By Tom Milligan
Upon ratifying the Constitution, the states entered a four-year debate over the Bill of Rights. Finally, twelve amendments were sent to the states for ratification. As we know, only ten were ratified and became our Bill of Rights. Two amendments dealing with the number of representatives and the compensation of Senators and representatives were rejected.
Most Americans, even if they don’t why or how, are familiar with most of the rights and liberties guaranteed by the Bill of Rights.
- Freedoms of religion, speech, press, and assembly
- Unimpeded right to bear arms
- No soldiers living with you (probably not a familiar amendment)
- No unreasonable search & seizure. Need a warrant to conduct a search.
- No capital indictment without a grand jury, no double jeopardy, don’t have to testify against yourself (plead the fifth), due process, protection of private property.
- Speedy trial, right to confront witnesses, right to counsel
- Right to trial by jury.
- No excessive bail or fines, no cruel and unusual punishment.
- The Constitution doesn’t contain a list of all rights, but that doesn’t mean we don’t have them.
- If the authority for the federal government to act is not specifically outlined in the Constitution, the federal government doesn’t have that authority and it falls to the states to act.
Trumplicans are doing their best to destroy the freedom of the press, and liberals have been quite successful at destroying our freedom of speech. The war on religion rages on. Nothing is forgotten here.
The fight over gun rights is perhaps the most divisive of all. Nobody’s forgetting that one.
I’d say most of us haven’t given quartering soldiers a second thought, but if it ever happened, the third amendment would be well-remembered.
When it comes to amendments four through eight, most Americans suddenly become attorneys and know these rights verbatim. None of these are forgotten when it really counts.
The ninth amendment simply says that while the Constitution doesn’t contain 100% of the rights and liberties we have been given by God, we still have those rights, freedoms, and liberties.
The ninth amendment is always in danger but hasn’t been forgotten…yet.
The tenth amendment is the most important for our time – but it’s largely been forgotten.

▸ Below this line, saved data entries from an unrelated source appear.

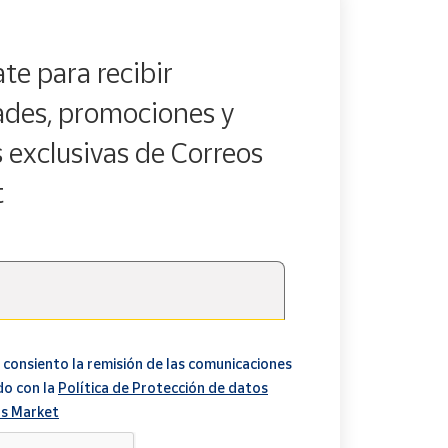
te para recibir
des, promociones y
s exclusivas de Correos
t
 consiento la remisión de las comunicaciones
do con la
Política de Protección de datos
s Market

The tenth amendment contains clear instructions for the distribution of power: Simply put, if the Constitution doesn’t expressly give the authority to the federal government, the federal government doesn’t have that authority. Period.
It’s no accident that these instructions were included.

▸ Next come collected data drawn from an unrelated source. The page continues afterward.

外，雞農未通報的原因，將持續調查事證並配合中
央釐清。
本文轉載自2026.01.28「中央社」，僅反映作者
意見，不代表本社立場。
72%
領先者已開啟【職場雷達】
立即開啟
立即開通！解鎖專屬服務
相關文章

This final amendment in the Bill of Rights is designed specifically to keep as much power as possible at the local level and to keep as much power as possible away from the federal level.
Since our nation’s inception, liberals have worked hard to increase the size and power of the federal government. And they’ve succeeded. It’s time to reign it in.

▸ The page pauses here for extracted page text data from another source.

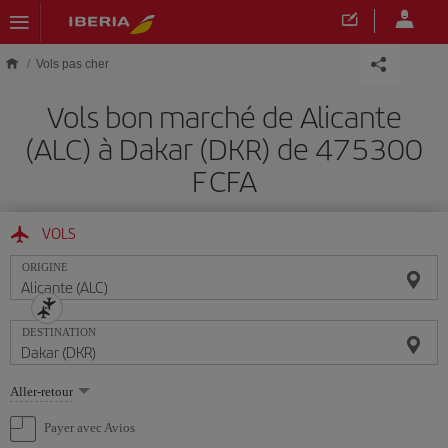
Skip to main content
Vols pas cher
Vols bon marché de Alicante
(ALC) à Dakar (DKR) de 475300
F CFA
VOLS
ORIGINE
DESTINATION
Sélectionnez
Aller-retour
une
option
Payer avec Avios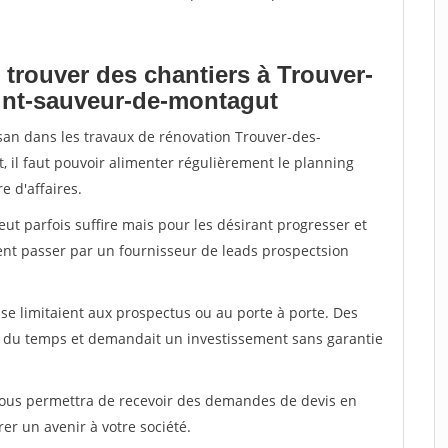
 trouver des chantiers à Trouver-
aint-sauveur-de-montagut
isan dans les travaux de rénovation Trouver-des-
 il faut pouvoir alimenter régulièrement le planning
e d'affaires.
peut parfois suffire mais pour les désirant progresser et
ent passer par un fournisseur de leads prospectsion
e limitaient aux prospectus ou au porte à porte. Des
t du temps et demandait un investissement sans garantie
 vous permettra de recevoir des demandes de devis en
rer un avenir à votre société.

Just look at ANY federal program and ask yourself; is this program outlined in the Constitution?
If yes, move on.
If no, then why the hell is it happening? Why do we allow our federal government to operate outside of the clear limits imposed by the Constitution?
One example of federal government overreach is The Affordable Care Act (AKA Obamacare).
Where in the Constitution is the federal government granted the authority to regulate, offer, or require health insurance?
Since it’s not there, that authority, according to the tenth amendment, is reserved to the States, or to the people – NOT the federal government.
Obamacare is a great example, but almost all federal programs – and many federal bureaucracies – are flat out unconstitutional and should be dismantled immediately.
We’ve lived through many administrations that have created a bigger government. Those who elected Donald Trump did so hoping he’d put a stop to it. Sadly, as many of us predicted, Trump appears to be heading down the same path his predecessors from both parties laid out for him.
We cannot allow this to continue. Our nation’s survival depends on it.
It is our duty as U.S. citizens to hold our elected officials accountable to the oath they’ve taken to uphold and defend the Constitution (including the tenth amendment).